Sept. 6, 2018-Arizona’s January 2013 Parenting Time Law Reform
Due to the Jewish holy days that are starting on Monday, Sept. 10th, we are adjusting for the next short period of time our twice weekly schedule so that these emails will not be sent on the holy days.
Arizona’s January 2013 Parenting Time Law Reform
In January 2013, Arizona became the first state to order that, “Consistent with the child’s best interests . . . the court shall adopt a parenting plan that maximizes [both parents’] respective parenting time” (Arizona Revised Statutes 25-403.02). The Governor’s signing statement released to the media said, “The ultimate goal is to limit one-sided custody decisions and to encourage as much shared parent-child time as possible for the positive development of the child.”

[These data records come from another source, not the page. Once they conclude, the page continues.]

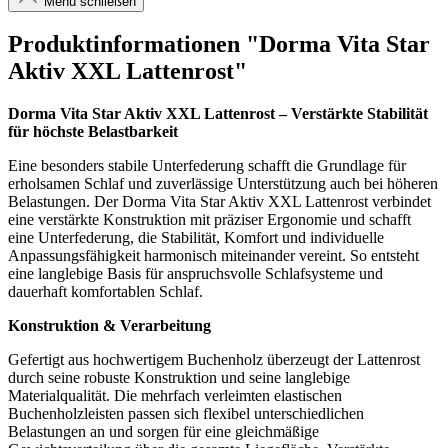
Menü schließen
Produktinformationen "Dorma Vita Star
Aktiv XXL Lattenrost"
Dorma Vita Star Aktiv XXL Lattenrost – Verstärkte Stabilität
für höchste Belastbarkeit
Eine besonders stabile Unterfederung schafft die Grundlage für
erholsamen Schlaf und zuverlässige Unterstützung auch bei höheren
Belastungen. Der Dorma Vita Star Aktiv XXL Lattenrost verbindet
eine verstärkte Konstruktion mit präziser Ergonomie und schafft
eine Unterfederung, die Stabilität, Komfort und individuelle
Anpassungsfähigkeit harmonisch miteinander vereint. So entsteht
eine langlebige Basis für anspruchsvolle Schlafsysteme und
dauerhaft komfortablen Schlaf.
Konstruktion & Verarbeitung
Gefertigt aus hochwertigem Buchenholz überzeugt der Lattenrost
durch seine robuste Konstruktion und seine langlebige
Materialqualität. Die mehrfach verleimten elastischen
Buchenholzleisten passen sich flexibel unterschiedlichen
Belastungen an und sorgen für eine gleichmäßige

William V. Fabricius, Michael Aaron, Faren R. Akins, John J. Assini & Tracy McElroy (2018): What Happens When There Is Presumptive 50/50 Parenting Time? An Evaluation of Arizona’s New Child Custody Statute, Journal of Divorce & Remarriage, p. 1. DOI:10.1080/10502556.2018.1454196
Gene C. Colman Observation: The Arizona legislation sounds strikingly similar to Canada’s friendly parent provision in the Divorce Act, s. 16. Yet the Arizona interpretation of their statute has effectively been interpreted as a rebuttable presumption for Equal Shared Parenting. Prof. Fabricius writes at page 3: “The language appeared to some lawyers to be a rebuttable presumption for shared parenting, even though the statute did not define the words “substantial, frequent, meaningful and continuing.”